*Problem description*
In your copy, drop the images and return each record exactly as it stands.

*Entries provided*
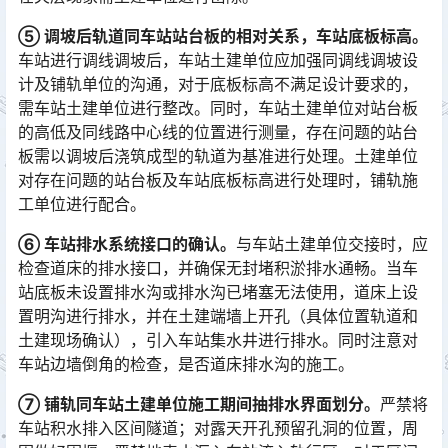
⑤ 调坡后轨道同车站站台板的相对关系，车站底板标高。
车站进行调线调坡后，车站土建单位应加强同调线调坡设
计及铺轨单位的沟通，对于底板标高不满足设计要求的，
需车站土建单位进行整改。同时，车站土建单位对站台板
的高低及同线路中心线的位置进行测量，存在问题的站台
板需以调坡后浇筑成型的轨道为基准进行处理。土建单位
对存在问题的站台板及车站底板标高进行处理时，铺轨施
工单位进行配合。󠅅󠅃󠄵󠅂󠄪󠇖󠆨󠆨󠇕󠆞󠆒󠅬󠇘󠆭󠆘󠇙󠆝󠅵󠇗󠆭󠆁󠄐󠇗󠅹󠅸󠇖󠆍󠅳󠇖󠅹󠅰󠇖󠆌󠅹
⑥ 车站排水系统接口的确认。
与车站土建单位交接时，应
检查道床的排水接口，并确保无封堵积淤排水通畅。当车
站底板未设置排水沟或排水沟已堵塞无法使用，道床上设
置明沟进行排水，并在土建端墙上开孔（具体位置轨道和
土建现场确认），引入车站集水井进行排水。同时注意对
车站边墙倒角的检查，是否道床排水沟的施工。󠅅󠅃󠄵󠅂󠄪󠇖󠆨󠆨󠇕󠆞󠆒󠅬󠇘󠆭󠆘󠇙󠆝󠅵󠇗󠆭󠆁󠄐󠇗󠅹󠅸󠇖󠆍󠅳󠇖󠅹󠅰󠇖󠆌󠅹
⑦ 铺轨同车站土建单位施工期间抽排水界面划分。
严禁将
车站积水排入区间隧道；对露天开孔预留孔洞的位置，周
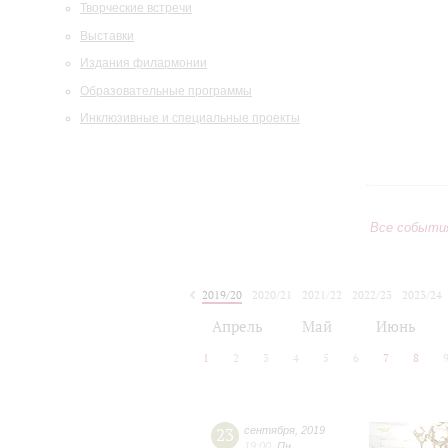
Творческие встречи
Выставки
Издания филармонии
Образовательные программы
Инклюзивные и специальные проекты
Все событи
2019/20
2020/21
2021/22
2022/23
2023/24
2024/25
2025/26
2026/27
Апрель
Май
Июнь
1
2
3
4
5
6
7
8
23
сентября
,
2019
19:00
,
Пн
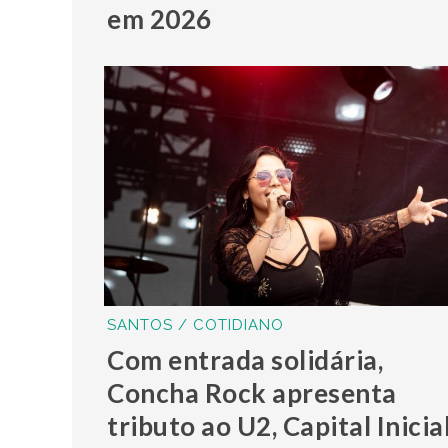
em 2026
SANTOS / COTIDIANO
Com entrada solidária,
Concha Rock apresenta
tributo ao U2, Capital Inicia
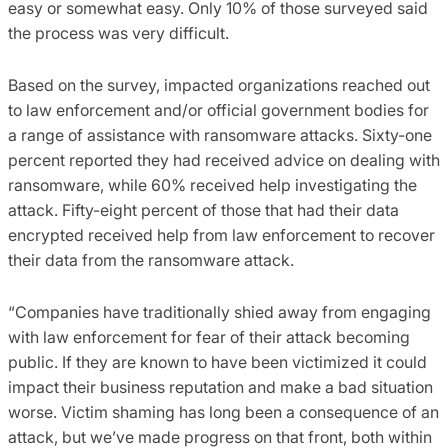
easy or somewhat easy. Only 10% of those surveyed said
the process was very difficult.
Based on the survey, impacted organizations reached out
to law enforcement and/or official government bodies for
a range of assistance with ransomware attacks. Sixty-one
percent reported they had received advice on dealing with
ransomware, while 60% received help investigating the
attack. Fifty-eight percent of those that had their data
encrypted received help from law enforcement to recover
their data from the ransomware attack.
“Companies have traditionally shied away from engaging
with law enforcement for fear of their attack becoming
public. If they are known to have been victimized it could
impact their business reputation and make a bad situation
worse. Victim shaming has long been a consequence of an
attack, but we’ve made progress on that front, both within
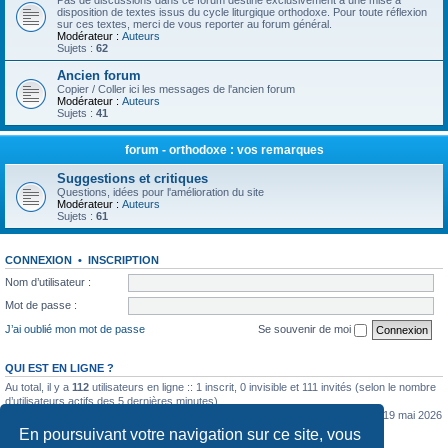
Pas de discussions dans ce forum destiné exclusivement à une mise à
disposition de textes issus du cycle liturgique orthodoxe. Pour toute réflexion
sur ces textes, merci de vous reporter au forum général.
Modérateur :
Auteurs
Sujets :
62
Ancien forum
Copier / Coller ici les messages de l'ancien forum
Modérateur :
Auteurs
Sujets :
41
forum - orthodoxe : vos remarques
Suggestions et critiques
Questions, idées pour l'amélioration du site
Modérateur :
Auteurs
Sujets :
61
CONNEXION
•
INSCRIPTION
Nom d’utilisateur :
Mot de passe :
J’ai oublié mon mot de passe
Se souvenir de moi
QUI EST EN LIGNE ?
Au total, il y a
112
utilisateurs en ligne :: 1 inscrit, 0 invisible et 111 invités (selon le nombre
d’utilisateurs actifs des 5 dernières minutes)
Le nombre maximal d’utilisateurs en ligne simultanément a été de
5362
le mar. 19 mai 2026
0:07
En poursuivant votre navigation sur ce site, vous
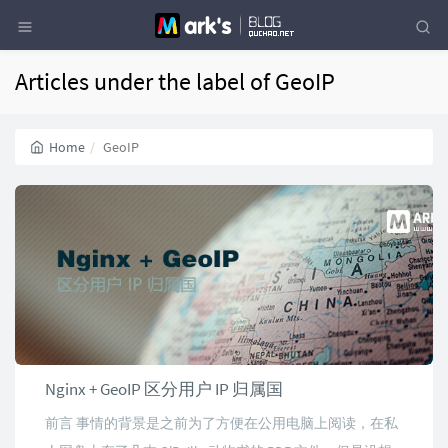
Articles under the label of GeoIP
Home
GeoIP
Nginx + GeoIP 区分用户 IP 归属国
前言 事情的背景是之前为了方便在公用电脑上阅读，在私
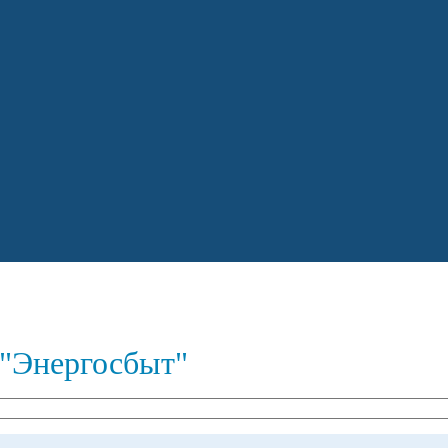
"Энергосбыт"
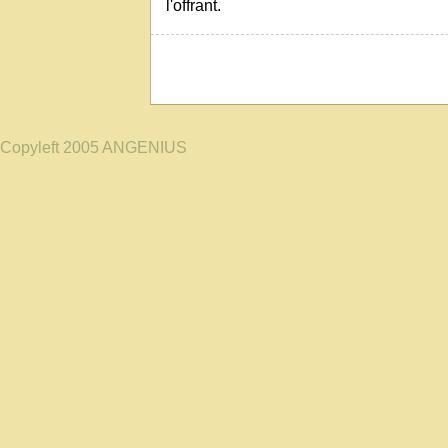
l'offrant.
Copyleft 2005 ANGENIUS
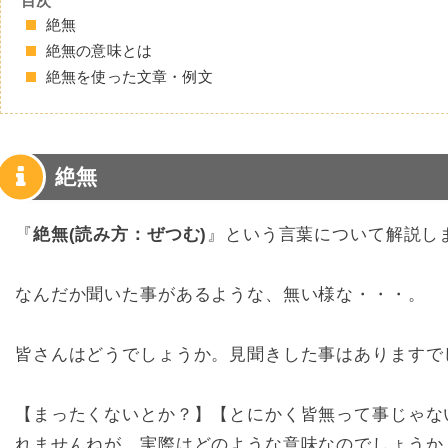
目次
絶無
絶無の意味とは
絶無を使った文章・例文
絶無
『
絶無(読み方：ぜつむ)
』という言葉について解説し
なんだか聞いた事があるような、無い様な・・・。
皆さんはどうでしょうか。見聞きした事はありますで
【まったくないとか？】【とにかく皆無って事じゃな
れませんねが、実際はどのような意味なのでしょうか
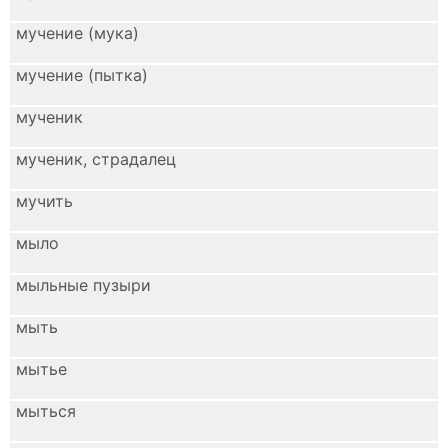
мучение (мука)
мучение (пытка)
мученик
мученик, страдалец
мучить
мыло
мыльные пузыри
мыть
мытье
мыться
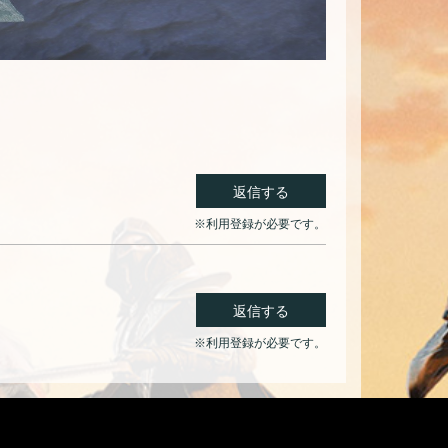
返信する
※利用登録が必要です。
返信する
※利用登録が必要です。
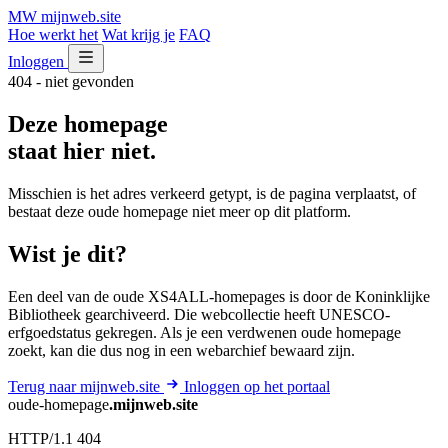
MW
mijnweb
.site
Hoe werkt het
Wat krijg je
FAQ
Inloggen
404 - niet gevonden
Deze homepage
staat hier niet.
Misschien is het adres verkeerd getypt, is de pagina verplaatst, of
bestaat deze oude homepage niet meer op dit platform.
Wist je dit?
Een deel van de oude XS4ALL-homepages is door de Koninklijke
Bibliotheek gearchiveerd. Die webcollectie heeft UNESCO-
erfgoedstatus gekregen. Als je een verdwenen oude homepage
zoekt, kan die dus nog in een webarchief bewaard zijn.
Terug naar mijnweb.site
Inloggen op het portaal
oude-homepage
.mijnweb.site
HTTP/1.1 404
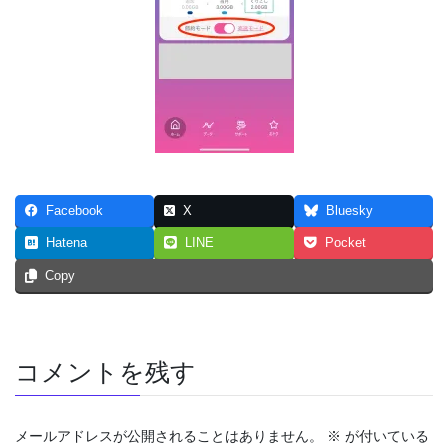
Facebook
X
Bluesky
Hatena
LINE
Pocket
Copy
コメントを残す
メールアドレスが公開されることはありません。
※
が付いている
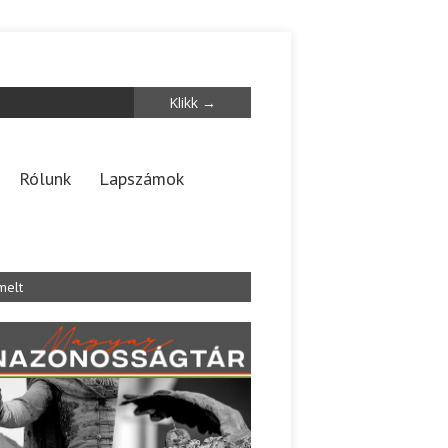
Rólunk
Lapszámok
melt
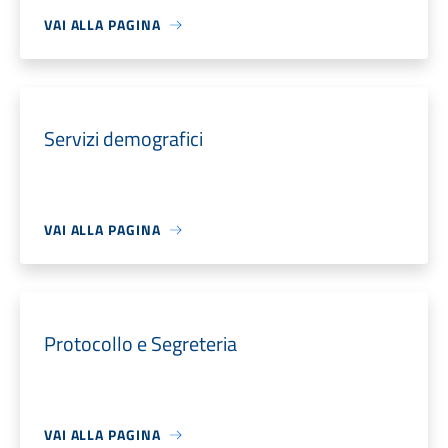
VAI ALLA PAGINA
Servizi demografici
VAI ALLA PAGINA
Protocollo e Segreteria
VAI ALLA PAGINA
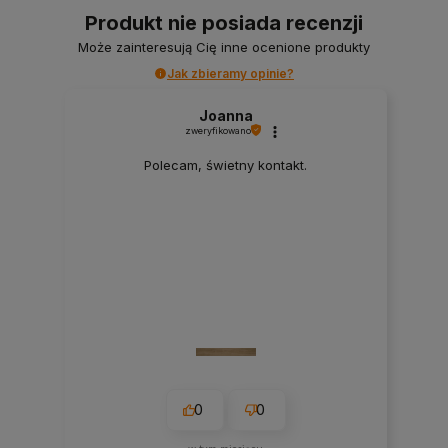
Produkt nie posiada recenzji
Może zainteresują Cię inne ocenione produkty
Jak zbieramy opinie?
Joanna
zweryfikowano
Polecam, świetny kontakt.
0
0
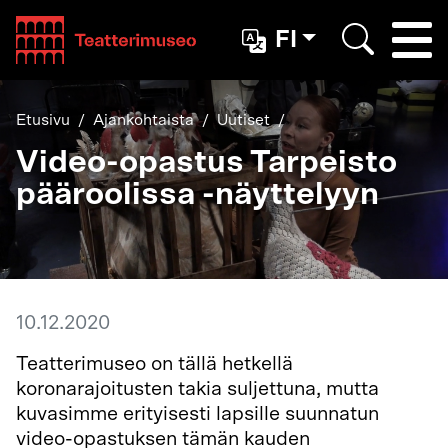
Teatterimuseo
FI
Togg
Etsi
Etusivu
Ajankohtaista
Uutiset
Video-opastus Tarpeisto
pääroolissa -näyttelyyn
10.12.2020
Teatterimuseo on tällä hetkellä
koronarajoitusten takia suljettuna, mutta
kuvasimme erityisesti lapsille suunnatun
video-opastuksen tämän kauden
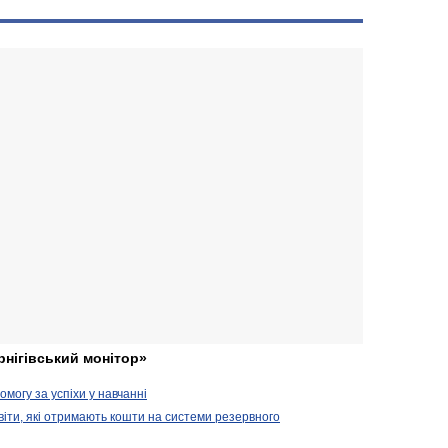
рнігівський монітор»
могу за успіхи у навчанні
віти, які отримають кошти на системи резервного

*Reply to the task*
⑤ 调坡后轨道同车站站台板的相对关系，车站底板标高。
车站进行调线调坡后，车站土建单位应加强同调线调坡设
计及铺轨单位的沟通，对于底板标高不满足设计要求的，
需车站土建单位进行整改。同时，车站土建单位对站台板
的高低及同线路中心线的位置进行测量，存在问题的站台
板需以调坡后浇筑成型的轨道为基准进行处理。土建单位
对存在问题的站台板及车站底板标高进行处理时，铺轨施
工单位进行配合。󠅅󠅃󠄵󠅂󠄪󠇖󠆨󠆨󠇕󠆞󠆒󠅬󠇘󠆭󠆘󠇙󠆝󠅵󠇗󠆭󠆁󠄐󠇗󠅹󠅸󠇖󠆍󠅳󠇖󠅹󠅰󠇖󠆌󠅹
⑥ 车站排水系统接口的确认。
与车站土建单位交接时，应
检查道床的排水接口，并确保无封堵积淤排水通畅。当车
站底板未设置排水沟或排水沟已堵塞无法使用，道床上设
置明沟进行排水，并在土建端墙上开孔（具体位置轨道和
土建现场确认），引入车站集水井进行排水。同时注意对
车站边墙倒角的检查，是否道床排水沟的施工。󠅅󠅃󠄵󠅂󠄪󠇖󠆨󠆨󠇕󠆞󠆒󠅬󠇘󠆭󠆘󠇙󠆝󠅵󠇗󠆭󠆁󠄐󠇗󠅹󠅸󠇖󠆍󠅳󠇖󠅹󠅰󠇖󠆌󠅹
⑦ 铺轨同车站土建单位施工期间抽排水界面划分。
严禁将
车站积水排入区间隧道；对露天开孔预留孔洞的位置，周
Творческие встречи
Выставки
Издания филармонии
Образовательные программы
Инклюзивные и специальные проекты
Все событи
2019/20
2020/21
2021/22
2022/23
2023/24
2024/25
2025/26
2026/27
Апрель
Май
Июнь
1
2
3
4
5
6
7
8
23
сентября
,
2019
19:00
,
Пн
em 2026
SANTOS / COTIDIANO
Com entrada solidária,
Concha Rock apresenta
tributo ao U2, Capital Inicia
easy or somewhat easy. Only 10% of those surveyed said
the process was very difficult.
Based on the survey, impacted organizations reached out
to law enforcement and/or official government bodies for
a range of assistance with ransomware attacks. Sixty-one
percent reported they had received advice on dealing with
ransomware, while 60% received help investigating the
attack. Fifty-eight percent of those that had their data
encrypted received help from law enforcement to recover
their data from the ransomware attack.
“Companies have traditionally shied away from engaging
with law enforcement for fear of their attack becoming
public. If they are known to have been victimized it could
impact their business reputation and make a bad situation
worse. Victim shaming has long been a consequence of an
attack, but we’ve made progress on that front, both within
Pas de discussions dans ce forum destiné exclusivement à une mise à
disposition de textes issus du cycle liturgique orthodoxe. Pour toute réflexion
sur ces textes, merci de vous reporter au forum général.
Modérateur :
Auteurs
Sujets :
62
Ancien forum
Copier / Coller ici les messages de l'ancien forum
Modérateur :
Auteurs
Sujets :
41
forum - orthodoxe : vos remarques
Suggestions et critiques
Questions, idées pour l'amélioration du site
Modérateur :
Auteurs
Sujets :
61
CONNEXION
•
INSCRIPTION
Nom d’utilisateur :
Mot de passe :
J’ai oublié mon mot de passe
Se souvenir de moi
QUI EST EN LIGNE ?
Au total, il y a
112
utilisateurs en ligne :: 1 inscrit, 0 invisible et 111 invités (selon le nombre
d’utilisateurs actifs des 5 dernières minutes)
Le nombre maximal d’utilisateurs en ligne simultanément a été de
5362
le mar. 19 mai 2026
0:07
En poursuivant votre navigation sur ce site, vous
Articles under the label of GeoIP
Home
GeoIP
Nginx + GeoIP 区分用户 IP 归属国
前言 事情的背景是之前为了方便在公用电脑上阅读，在私
"Энергосбыт"
l'offrant.
Copyleft 2005 ANGENIUS
目次
絶無
絶無の意味とは
絶無を使った文章・例文
絶無
『
絶無(読み方：ぜつむ)
』という言葉について解説し
なんだか聞いた事があるような、無い様な・・・。
皆さんはどうでしょうか。見聞きした事はありますで
【まったくないとか？】【とにかく皆無って事じゃな
れませんねが、実際はどのような意味なのでしょうか
мучение (мука)
мучение (пытка)
мученик
мученик, страдалец
мучить
мыло
мыльные пузыри
мыть
мытье
мыться
返信する
※利用登録が必要です。
返信する
※利用登録が必要です。
MW
mijnweb
.site
Hoe werkt het
Wat krijg je
FAQ
Inloggen
404 - niet gevonden
Deze homepage
staat hier niet.
Misschien is het adres verkeerd getypt, is de pagina verplaatst, of
bestaat deze oude homepage niet meer op dit platform.
Wist je dit?
Een deel van de oude XS4ALL-homepages is door de Koninklijke
Bibliotheek gearchiveerd. Die webcollectie heeft UNESCO-
erfgoedstatus gekregen. Als je een verdwenen oude homepage
zoekt, kan die dus nog in een webarchief bewaard zijn.
Terug naar mijnweb.site
Inloggen op het portaal
oude-homepage
.mijnweb.site
HTTP/1.1 404
Facebook
X
Bluesky
Hatena
LINE
Pocket
Copy
コメントを残す
メールアドレスが公開されることはありません。
※
が付いている
Rólunk
Lapszámok
melt
VAI ALLA PAGINA
Servizi demografici
VAI ALLA PAGINA
Protocollo e Segreteria
VAI ALLA PAGINA
Produkt nie posiada recenzji
Może zainteresują Cię inne ocenione produkty
Jak zbieramy opinie?
Joanna
zweryfikowano
Polecam, świetny kontakt.
0
0
Teatterimuseo
FI
Togg
Etsi
Etusivu
Ajankohtaista
Uutiset
Video-opastus Tarpeisto
pääroolissa -näyttelyyn
10.12.2020
Teatterimuseo on tällä hetkellä
koronarajoitusten takia suljettuna, mutta
kuvasimme erityisesti lapsille suunnatun
video-opastuksen tämän kauden
рнігівський монітор»
могу за успіхи у навчанні
віти, які отримають кошти на системи резервного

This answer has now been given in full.